(Collected data)
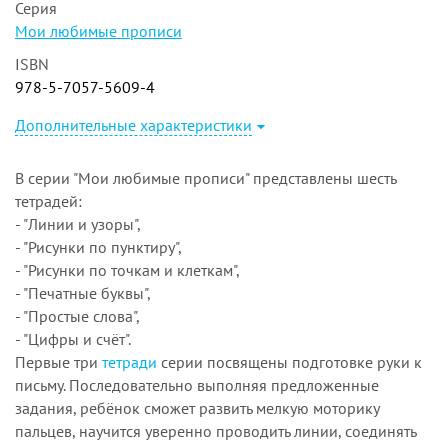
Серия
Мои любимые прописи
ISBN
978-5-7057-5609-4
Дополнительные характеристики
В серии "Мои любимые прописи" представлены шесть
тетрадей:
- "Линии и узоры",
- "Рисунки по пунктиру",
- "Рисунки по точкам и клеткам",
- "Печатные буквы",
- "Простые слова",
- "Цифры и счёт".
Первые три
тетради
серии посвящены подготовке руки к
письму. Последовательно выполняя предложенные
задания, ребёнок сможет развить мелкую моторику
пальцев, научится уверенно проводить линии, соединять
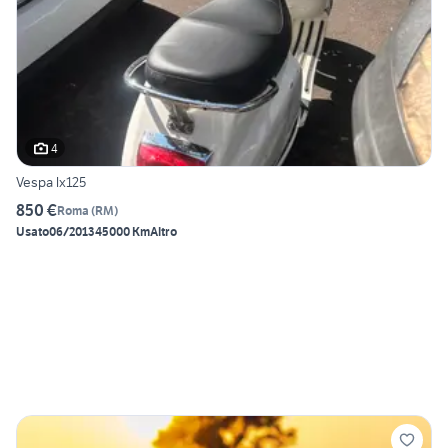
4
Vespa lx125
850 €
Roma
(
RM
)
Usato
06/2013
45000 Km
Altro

--

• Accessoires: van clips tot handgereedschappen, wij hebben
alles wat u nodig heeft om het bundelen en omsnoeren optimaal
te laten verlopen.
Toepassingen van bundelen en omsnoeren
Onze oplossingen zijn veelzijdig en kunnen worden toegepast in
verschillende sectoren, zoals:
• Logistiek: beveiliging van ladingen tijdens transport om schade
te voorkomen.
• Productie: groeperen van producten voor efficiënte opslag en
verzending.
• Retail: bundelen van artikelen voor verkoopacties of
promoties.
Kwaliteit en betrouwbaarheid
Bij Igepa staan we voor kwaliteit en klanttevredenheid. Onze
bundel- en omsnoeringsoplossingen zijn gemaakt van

#### PROMPT:
Retype, exactly and in full, the lines above from the one containing "te voorkomen." through the one containing "bundel- en omsnoeringsoplossingen".

#### RESULT:
te voorkomen.
• Productie: groeperen van producten voor efficiënte opslag en
verzending.
• Retail: bundelen van artikelen voor verkoopacties of
promoties.
Kwaliteit en betrouwbaarheid
Bij Igepa staan we voor kwaliteit en klanttevredenheid. Onze
bundel- en omsnoeringsoplossingen zijn gemaakt van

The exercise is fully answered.